---- Data for the task
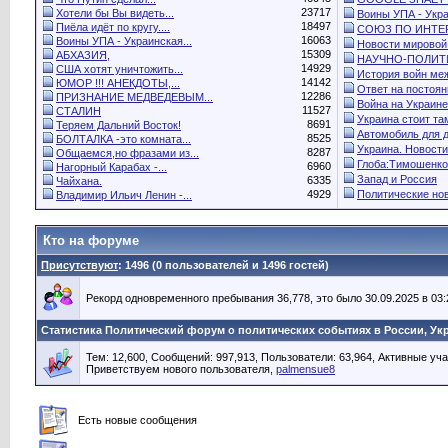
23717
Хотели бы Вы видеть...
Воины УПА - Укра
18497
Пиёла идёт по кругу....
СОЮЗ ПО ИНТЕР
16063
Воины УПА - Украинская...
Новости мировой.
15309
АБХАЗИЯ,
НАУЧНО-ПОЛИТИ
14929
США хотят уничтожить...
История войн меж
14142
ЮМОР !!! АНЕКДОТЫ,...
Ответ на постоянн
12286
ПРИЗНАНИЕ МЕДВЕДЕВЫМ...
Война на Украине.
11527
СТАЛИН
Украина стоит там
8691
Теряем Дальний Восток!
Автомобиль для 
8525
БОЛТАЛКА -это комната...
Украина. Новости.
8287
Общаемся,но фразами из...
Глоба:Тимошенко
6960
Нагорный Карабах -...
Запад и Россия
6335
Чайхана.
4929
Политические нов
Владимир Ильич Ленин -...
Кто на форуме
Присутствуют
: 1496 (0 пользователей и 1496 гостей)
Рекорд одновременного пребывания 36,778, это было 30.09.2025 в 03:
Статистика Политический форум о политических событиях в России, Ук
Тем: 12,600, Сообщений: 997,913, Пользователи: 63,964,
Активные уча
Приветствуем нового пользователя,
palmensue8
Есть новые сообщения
--------
---- Data for the task
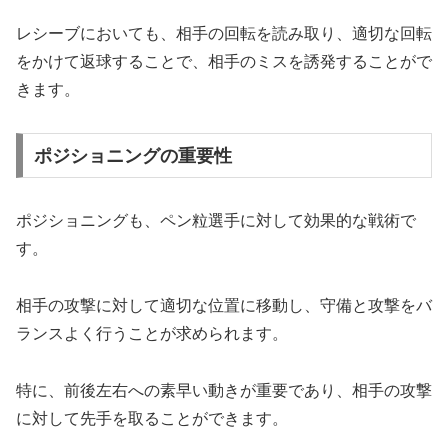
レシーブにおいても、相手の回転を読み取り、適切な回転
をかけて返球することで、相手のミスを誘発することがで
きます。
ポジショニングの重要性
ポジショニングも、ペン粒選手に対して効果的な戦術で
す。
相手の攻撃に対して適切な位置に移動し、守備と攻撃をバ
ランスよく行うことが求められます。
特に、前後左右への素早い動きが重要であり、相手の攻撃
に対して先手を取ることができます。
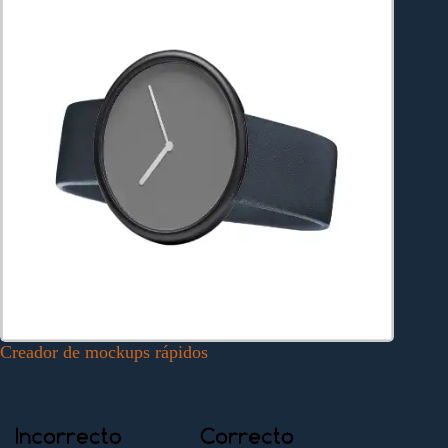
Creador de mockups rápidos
--------
---- Data for the task
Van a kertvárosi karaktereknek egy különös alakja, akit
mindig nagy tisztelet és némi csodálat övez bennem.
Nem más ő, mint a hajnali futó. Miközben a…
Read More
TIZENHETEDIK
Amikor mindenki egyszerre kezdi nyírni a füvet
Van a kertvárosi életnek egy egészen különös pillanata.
--------
Could you reproduce, exactly, every line above from the line with "Nem más ő, mint a hajnali futó. Miközben a…" to the line with "Van a kertvárosi életnek", and no other line? Both ends count.

Nem más ő, mint a hajnali futó. Miközben a…
Read More
TIZENHETEDIK
Amikor mindenki egyszerre kezdi nyírni a füvet
Van a kertvárosi életnek egy egészen különös pillanata.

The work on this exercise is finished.